After arriving at Luke's apartment and getting no answer, Scotty goes to Frank's yacht searching for Luke. After a short scuffle, Luke walks to the upper deck of the yacht where he and Scotty fight. Scotty upper cuts Luke, knocking him overboard, leading everyone to believe Luke is dead.

Later, in the scuffle around the yacht, Laura is walking by and Luke grabs her ankle from the water. She helps him get away and they decide to be on the run. He stole Frank's encoded black book, which holds the details of his criminal dealings. They could be free of the mob and be together if they could decode the book, so they flee Port Charles as Frank's men pursue them. While on the run, Luke and Laura dance at Wyndham's Department Store before ending up in the rural town of Beecher's Corners. They pose as newlyweds Lloyd and Lucy Johnson and are able to evade Frank's men, Jefferson "Hutch" Smith Hutchinson, and Sally Armitage (who it was revealed was really Max Hedges, in drag). Eventually, Luke and Laura find enough evidence to have Frank arrested. They celebrate by making love. On their return to Port Charles, the press bombards them. Still traumatized from the press attention she endured after David's death, Laura declares she still considers herself Scott's wife. A heartbroken Luke rejects her after hearing that.

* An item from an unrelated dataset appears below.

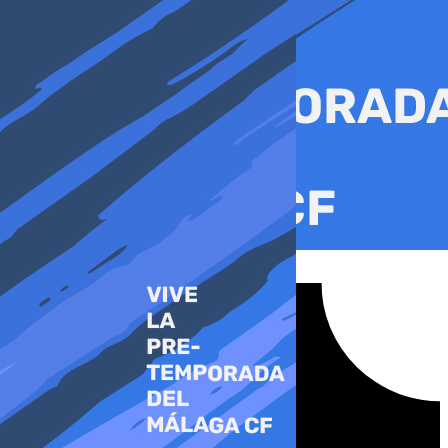
Ir
al
contenido
Tiktok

===Ice Princess saga (1981–1984)===
While Laura attempts to find Scotty, who has fled to Mexico, she continues to pursue Luke and moves into the same apartment building as him. Meanwhile, Luke takes a job with wealthy Edward Quartermaine (then played by David Lewis) and his niece Alexandria (Renee Anderson), who are searching for the Ice Princess, the world's largest uncut diamond. Also in pursuit of the diamond is Mikkos Cassadine (John Colicos), a wealthy Greek tycoon bent on world domination. Luke and Laura reconcile and decide to get married when Robert Scorpio (Tristan Rogers), an agent for the World Security Bureau (WSB), informs Luke the statue the diamond is hidden in also contains a formula for a dangerous substance called "carbonic snow" that is powerful enough to freeze Port Charles.

Alexandria, working with Mikkos's brothers Victor and Tony (Thaao Penghlis and André Landzaat), acquires the diamond and decides to deliver it aboard Titan, the Cassadines' yacht and brings several Port Charles residents with her. Luke and Robert stow away on the yacht. They are shocked to discover Laura has done so as well. The trio arrive at Mikkos's private island in the Atlantic and discover he is planning on using the Ice Princess to hold the world for ransom, threatening to send the world into a new ice age. He also reveals Port Charles is to be used as an example, and soon the city is plunged into a blizzard, despite it being the middle of the summer. Alexandria and Tony are killed when they try to stop Mikkos. Luke is able to figure out the correct password to turn off Mikkos's machine. After struggling with Luke, Mikkos is killed. Luke, Laura, and Robert are hailed as heroes when they return to Port Charles. As Luke and Laura prepare to marry, Lee Baldwin (Peter Hansen) reveals he drunkenly burned Scotty and Laura's divorce papers. Lee attempts to find Scott in Mexico, but when they are unable to, Laura decides to have a Mexican divorce, risky since the divorce would be invalid should Scott ever contest it.

Luke and Laura marry on November 17, 1981, in a lavish ceremony officiated by the mayor of Port Charles, with hundreds of residents from Port Charles and Beecher's Corners in attendance. Bobbie and Laura are able to come to an uneasy truce, since they both love Luke. However, Mikkos' widow Helena Cassadine (then portrayed by Academy Award winning actress Elizabeth Taylor) arrives. She secretly places a curse on the couple during their reception, as she blames the duo for her husband's death. Later, Scott arrives. After catching Laura's bouquet, he declares he is contesting his divorce. As had occurred at Luke's aborted wedding to Jennifer, the men begin to fight. This time, Luke is the victor.

Scott is able to be talked out of contesting his divorce. In 1982, Laura mysteriously disappears off of a pier in Port Charles and is presumed dead. Jackie Templeton (Demi Moore) reveals her sister Laura Templeton (Janine Turner) disappeared under similar circumstances. The two friends discover a thief named David Gray was behind the disappearances. While Laura Templeton was not harmed, Gray revealed he had killed Laura Spencer, leading Luke to kill him during a fight. Luke, though still uncertain about his wife's ultimate fate, begins an affair with scam artist Holly Sutton (Emma Samms). Their affair is cut short when Luke is presumed dead in an avalanche. Holly falls in love with Robert, despite Luke revealing he is alive.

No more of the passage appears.